Some instructors never have explicit conversations about norms for their in-person classes. That’s much harder to do online. Make class norms the topic of your first meeting. Consider how you can co-create your new ways of working with your students, who might be more used to meeting in virtual settings and have important insights or ideas to share.

At the end of the conversation, everyone should be able to answer questions such as how are students expected to participate, ask questions, and respond to other students, as well as more mundane issues like when participants should mute their microphones or display their video.

Get organized

Create a single document — your virtual agenda — that provides links to all of the session’s resources, materials, and videos.

Share the agenda before the session starts and have it accessible during the meeting. This is especially helpful for students if their internet connection is interrupted during class.

Make student thinking visible

Create a “virtual whiteboard” that allows every student to respond to questions or prompts. If your discussion software allows you to create polls or surveys, use them often. 
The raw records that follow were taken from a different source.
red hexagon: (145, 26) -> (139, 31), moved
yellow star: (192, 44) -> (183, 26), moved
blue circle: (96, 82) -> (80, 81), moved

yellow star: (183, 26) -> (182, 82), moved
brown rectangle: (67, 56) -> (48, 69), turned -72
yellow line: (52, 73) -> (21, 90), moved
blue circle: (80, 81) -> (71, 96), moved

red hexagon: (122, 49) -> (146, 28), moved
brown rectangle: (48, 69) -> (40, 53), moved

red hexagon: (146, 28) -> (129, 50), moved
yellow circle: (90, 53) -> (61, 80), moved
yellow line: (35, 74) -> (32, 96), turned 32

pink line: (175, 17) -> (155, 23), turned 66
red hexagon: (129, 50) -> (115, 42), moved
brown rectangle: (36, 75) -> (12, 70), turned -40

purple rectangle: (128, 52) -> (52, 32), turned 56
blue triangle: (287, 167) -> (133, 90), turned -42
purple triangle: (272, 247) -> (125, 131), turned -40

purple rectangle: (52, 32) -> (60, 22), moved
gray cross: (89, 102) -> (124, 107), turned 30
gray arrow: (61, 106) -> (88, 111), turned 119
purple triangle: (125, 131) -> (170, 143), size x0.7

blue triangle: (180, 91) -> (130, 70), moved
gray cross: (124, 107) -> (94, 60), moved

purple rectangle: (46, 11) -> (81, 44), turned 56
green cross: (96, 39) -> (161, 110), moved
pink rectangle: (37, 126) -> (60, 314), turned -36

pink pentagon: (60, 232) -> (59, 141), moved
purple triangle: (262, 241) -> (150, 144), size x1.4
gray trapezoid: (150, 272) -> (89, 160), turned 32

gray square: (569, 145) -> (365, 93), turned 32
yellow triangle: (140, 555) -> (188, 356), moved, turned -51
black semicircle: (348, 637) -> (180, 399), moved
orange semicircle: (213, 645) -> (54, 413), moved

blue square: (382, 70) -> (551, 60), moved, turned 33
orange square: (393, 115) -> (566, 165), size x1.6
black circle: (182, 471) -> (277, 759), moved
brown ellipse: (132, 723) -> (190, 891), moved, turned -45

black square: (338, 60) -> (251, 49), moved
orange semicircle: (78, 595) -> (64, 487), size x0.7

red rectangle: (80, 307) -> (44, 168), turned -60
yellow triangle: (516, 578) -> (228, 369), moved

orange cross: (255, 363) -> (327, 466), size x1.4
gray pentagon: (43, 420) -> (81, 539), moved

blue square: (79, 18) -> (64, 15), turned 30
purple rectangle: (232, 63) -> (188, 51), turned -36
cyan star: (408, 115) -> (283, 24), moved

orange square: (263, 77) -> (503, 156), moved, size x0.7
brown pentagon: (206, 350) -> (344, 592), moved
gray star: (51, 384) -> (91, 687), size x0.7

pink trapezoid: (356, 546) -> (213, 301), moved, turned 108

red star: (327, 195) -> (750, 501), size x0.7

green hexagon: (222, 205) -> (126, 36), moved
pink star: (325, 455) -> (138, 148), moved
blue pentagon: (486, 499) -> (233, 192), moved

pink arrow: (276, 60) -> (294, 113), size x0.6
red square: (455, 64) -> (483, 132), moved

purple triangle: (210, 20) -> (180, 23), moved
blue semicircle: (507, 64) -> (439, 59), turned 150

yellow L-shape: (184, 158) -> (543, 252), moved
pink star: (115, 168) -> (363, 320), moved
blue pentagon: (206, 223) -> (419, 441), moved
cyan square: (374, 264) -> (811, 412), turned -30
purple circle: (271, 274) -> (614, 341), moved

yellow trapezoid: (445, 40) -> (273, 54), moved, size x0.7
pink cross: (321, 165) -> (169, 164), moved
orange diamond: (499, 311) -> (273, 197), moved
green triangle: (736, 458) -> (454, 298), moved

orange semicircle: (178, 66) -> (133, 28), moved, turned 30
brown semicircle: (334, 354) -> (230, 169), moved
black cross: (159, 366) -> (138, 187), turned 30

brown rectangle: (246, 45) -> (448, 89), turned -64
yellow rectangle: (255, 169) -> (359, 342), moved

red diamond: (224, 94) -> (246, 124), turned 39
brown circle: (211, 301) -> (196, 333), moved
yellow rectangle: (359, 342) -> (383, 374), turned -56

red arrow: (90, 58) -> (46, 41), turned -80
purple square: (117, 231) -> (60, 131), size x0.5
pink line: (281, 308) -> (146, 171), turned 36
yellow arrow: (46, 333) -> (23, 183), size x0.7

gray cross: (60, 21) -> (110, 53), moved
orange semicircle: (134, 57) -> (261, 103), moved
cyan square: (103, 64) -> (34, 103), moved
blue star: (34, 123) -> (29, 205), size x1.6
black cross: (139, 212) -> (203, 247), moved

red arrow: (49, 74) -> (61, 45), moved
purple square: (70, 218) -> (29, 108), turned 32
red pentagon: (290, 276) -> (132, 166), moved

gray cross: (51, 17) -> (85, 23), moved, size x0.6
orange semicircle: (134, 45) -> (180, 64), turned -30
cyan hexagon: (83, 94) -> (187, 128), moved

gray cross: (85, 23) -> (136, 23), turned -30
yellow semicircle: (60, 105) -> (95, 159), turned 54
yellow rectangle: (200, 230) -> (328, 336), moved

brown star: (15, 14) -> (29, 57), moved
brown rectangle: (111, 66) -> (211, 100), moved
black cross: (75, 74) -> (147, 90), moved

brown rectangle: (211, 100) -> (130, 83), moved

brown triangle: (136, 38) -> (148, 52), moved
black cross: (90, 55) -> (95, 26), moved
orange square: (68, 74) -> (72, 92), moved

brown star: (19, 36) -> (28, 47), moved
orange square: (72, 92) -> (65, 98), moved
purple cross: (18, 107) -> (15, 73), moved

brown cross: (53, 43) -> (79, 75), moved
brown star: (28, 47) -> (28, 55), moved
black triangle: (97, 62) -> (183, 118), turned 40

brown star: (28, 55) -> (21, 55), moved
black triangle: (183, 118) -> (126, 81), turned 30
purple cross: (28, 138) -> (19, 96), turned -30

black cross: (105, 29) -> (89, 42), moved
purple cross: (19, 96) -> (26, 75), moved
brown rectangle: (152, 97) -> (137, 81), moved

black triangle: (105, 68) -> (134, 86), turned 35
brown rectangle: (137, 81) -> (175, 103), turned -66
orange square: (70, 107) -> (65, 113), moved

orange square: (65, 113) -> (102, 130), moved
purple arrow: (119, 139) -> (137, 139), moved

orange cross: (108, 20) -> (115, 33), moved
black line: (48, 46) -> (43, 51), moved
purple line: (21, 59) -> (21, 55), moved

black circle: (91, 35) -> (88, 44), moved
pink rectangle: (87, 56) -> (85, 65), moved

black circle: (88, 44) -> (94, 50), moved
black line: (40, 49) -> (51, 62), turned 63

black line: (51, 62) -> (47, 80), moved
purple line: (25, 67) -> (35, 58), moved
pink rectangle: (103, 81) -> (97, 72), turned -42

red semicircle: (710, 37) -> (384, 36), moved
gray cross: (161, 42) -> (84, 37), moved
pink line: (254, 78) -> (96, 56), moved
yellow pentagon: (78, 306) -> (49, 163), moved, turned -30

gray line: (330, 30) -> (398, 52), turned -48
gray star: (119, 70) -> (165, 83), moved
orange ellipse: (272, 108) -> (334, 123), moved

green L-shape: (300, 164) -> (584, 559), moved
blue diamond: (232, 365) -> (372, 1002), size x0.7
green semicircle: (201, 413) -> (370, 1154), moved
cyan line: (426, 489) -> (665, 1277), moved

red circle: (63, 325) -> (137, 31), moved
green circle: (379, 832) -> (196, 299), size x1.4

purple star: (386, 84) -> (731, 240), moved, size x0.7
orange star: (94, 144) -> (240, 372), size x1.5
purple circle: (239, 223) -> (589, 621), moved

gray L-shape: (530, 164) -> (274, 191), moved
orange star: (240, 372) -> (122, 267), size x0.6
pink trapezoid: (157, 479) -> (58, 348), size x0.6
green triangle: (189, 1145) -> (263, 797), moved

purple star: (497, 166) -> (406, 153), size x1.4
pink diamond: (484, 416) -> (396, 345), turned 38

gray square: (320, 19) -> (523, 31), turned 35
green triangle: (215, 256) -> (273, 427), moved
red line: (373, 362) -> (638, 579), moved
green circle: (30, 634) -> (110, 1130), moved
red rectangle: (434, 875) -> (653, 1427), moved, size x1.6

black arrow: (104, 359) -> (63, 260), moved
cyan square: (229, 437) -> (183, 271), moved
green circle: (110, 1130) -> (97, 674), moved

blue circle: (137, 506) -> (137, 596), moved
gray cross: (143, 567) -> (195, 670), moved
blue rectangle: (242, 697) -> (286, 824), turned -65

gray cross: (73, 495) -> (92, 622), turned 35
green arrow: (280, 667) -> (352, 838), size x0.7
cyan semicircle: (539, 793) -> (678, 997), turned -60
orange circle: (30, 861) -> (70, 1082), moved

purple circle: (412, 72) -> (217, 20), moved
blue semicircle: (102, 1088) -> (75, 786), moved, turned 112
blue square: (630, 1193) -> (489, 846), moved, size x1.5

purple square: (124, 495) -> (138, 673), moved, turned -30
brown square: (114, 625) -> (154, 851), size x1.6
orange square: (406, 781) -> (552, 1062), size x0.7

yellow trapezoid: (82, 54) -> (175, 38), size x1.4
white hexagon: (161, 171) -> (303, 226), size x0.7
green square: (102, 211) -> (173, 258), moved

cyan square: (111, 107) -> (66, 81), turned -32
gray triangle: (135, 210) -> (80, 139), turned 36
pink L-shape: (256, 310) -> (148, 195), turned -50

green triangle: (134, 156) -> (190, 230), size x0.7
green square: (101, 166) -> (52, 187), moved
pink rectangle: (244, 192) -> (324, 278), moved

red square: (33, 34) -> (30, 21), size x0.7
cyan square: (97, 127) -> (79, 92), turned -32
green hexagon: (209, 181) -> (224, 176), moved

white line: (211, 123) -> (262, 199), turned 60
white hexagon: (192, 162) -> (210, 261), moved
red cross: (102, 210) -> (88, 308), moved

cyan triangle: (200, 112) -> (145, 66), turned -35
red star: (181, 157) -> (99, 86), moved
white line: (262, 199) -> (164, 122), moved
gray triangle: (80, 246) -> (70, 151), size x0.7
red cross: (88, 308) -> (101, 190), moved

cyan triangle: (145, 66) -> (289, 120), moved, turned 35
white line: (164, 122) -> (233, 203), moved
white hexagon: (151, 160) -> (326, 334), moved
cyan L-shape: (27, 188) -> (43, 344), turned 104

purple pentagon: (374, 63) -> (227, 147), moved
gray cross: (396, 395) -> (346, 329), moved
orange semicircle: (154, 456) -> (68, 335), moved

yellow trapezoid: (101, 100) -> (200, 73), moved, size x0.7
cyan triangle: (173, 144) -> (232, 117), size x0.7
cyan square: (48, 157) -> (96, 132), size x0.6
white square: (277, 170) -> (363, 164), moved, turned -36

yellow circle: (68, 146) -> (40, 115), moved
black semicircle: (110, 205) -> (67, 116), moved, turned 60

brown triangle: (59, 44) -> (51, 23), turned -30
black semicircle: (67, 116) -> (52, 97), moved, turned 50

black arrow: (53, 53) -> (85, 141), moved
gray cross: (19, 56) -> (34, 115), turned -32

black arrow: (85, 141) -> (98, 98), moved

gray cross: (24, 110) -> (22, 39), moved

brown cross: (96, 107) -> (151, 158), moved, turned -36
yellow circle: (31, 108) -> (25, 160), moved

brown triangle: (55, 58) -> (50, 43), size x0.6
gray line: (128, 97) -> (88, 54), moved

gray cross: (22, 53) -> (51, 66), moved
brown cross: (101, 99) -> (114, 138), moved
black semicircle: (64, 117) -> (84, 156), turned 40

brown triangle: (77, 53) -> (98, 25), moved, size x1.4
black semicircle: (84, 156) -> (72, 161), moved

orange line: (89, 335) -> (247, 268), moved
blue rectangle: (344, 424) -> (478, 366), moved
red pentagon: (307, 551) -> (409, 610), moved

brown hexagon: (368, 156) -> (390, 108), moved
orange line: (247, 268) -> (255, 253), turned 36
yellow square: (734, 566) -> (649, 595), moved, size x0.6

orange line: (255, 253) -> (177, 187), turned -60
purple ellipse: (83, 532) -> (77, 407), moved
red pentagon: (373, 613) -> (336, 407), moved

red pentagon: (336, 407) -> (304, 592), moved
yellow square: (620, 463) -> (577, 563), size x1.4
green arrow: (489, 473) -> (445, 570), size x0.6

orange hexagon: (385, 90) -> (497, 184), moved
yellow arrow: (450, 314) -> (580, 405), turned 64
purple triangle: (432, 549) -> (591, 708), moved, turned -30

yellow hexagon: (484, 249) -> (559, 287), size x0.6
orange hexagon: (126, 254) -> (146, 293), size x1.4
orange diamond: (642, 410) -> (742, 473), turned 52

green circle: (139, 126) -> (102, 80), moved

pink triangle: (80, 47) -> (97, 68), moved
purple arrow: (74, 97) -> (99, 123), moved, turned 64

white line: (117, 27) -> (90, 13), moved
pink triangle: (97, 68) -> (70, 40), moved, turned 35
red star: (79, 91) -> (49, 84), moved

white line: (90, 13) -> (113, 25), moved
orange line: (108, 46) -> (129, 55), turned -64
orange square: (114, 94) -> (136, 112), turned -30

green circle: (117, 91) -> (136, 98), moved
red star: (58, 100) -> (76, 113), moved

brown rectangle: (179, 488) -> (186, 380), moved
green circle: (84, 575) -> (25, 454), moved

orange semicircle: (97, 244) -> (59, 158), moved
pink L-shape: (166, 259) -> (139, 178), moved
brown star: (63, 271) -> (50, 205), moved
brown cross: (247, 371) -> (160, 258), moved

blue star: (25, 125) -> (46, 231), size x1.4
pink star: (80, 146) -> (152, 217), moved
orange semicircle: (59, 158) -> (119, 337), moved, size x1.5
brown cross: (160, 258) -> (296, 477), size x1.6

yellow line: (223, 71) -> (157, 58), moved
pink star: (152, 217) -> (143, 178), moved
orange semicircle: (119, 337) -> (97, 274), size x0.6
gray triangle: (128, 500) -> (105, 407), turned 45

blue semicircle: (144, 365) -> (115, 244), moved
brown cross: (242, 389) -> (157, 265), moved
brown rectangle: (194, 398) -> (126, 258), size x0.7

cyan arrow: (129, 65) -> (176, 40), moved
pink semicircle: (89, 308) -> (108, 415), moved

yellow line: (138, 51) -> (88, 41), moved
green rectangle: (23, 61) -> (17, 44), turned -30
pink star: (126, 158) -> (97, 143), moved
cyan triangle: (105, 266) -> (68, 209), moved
Encourage students to react and respond to each other’s ideas. They don’t all have to talk out loud to do this. Try chat functions or even a Google document with a table. Your students might already be well versed at chatting during a video call, so don’t be afraid to ask them to engage in multiple ways.

Ensure that all students participate

This might seem like the most daunting aspect of remote teaching. But virtual learning platforms actually give you more ways to encourage and monitor participation.

Have someone monitor questions coming in from the chat feature. As a class, determine how students should signal that they would like to speak. Consider asking students to type HAND in the chat box, give a visual cue in the video frame, or add their name to a speaking queue. 

And monitor your students’ internet connections. Poor connections can keep people from participating as much as good connections can allow others to dominate. Be clear with students about what they should do if they get disconnected.

In addition to polls and chats, start conversations in the session that can be continued later on in discussion boards.

Pay attention to students’ emotional health

There is always an emotional component to learning, but in these challenging times instructors have to be particularly aware of their students’ needs.

Students might be in transition, trying to secure housing, dealing with sick loved ones, or be overwhelmed with stress. In a classroom, educators would be on the lookout for these emotional strains. If necessary, they would adjust workload or timelines, and provide needed supports. 

Teachers can still make these crucial check-ins online, but they have to be more intentional about them. Maybe start sessions asking what issues people are facing. Maybe incorporate challenges into discussion questions. Directly ask students to tell you privately if they are running into problems. And make sure that everyone is aware of the resources offered by your school. 

Maintain high expectations 

You started the semester with ambitious learning goals for your students. While some of your goals may need to change, it’s still possible to create the powerful learning experiences your students deserve. Your tactics may just need to evolve.

If you have been holding discussions, don’t revert to “information dissemination” now. Keep posing thought-provoking questions. Keep asking students to grapple with real problems and dilemmas. Keep pushing for higher order thinking.

This might mean having students work in smaller groups than you did previously. If those groups are meeting outside your scheduled session, consider grouping students by time zone. 

As anyone who has worked in a multinational company or collaborated with researchers across continents can tell you, real problems get solved at a distance every day. You can do this, and so can your students.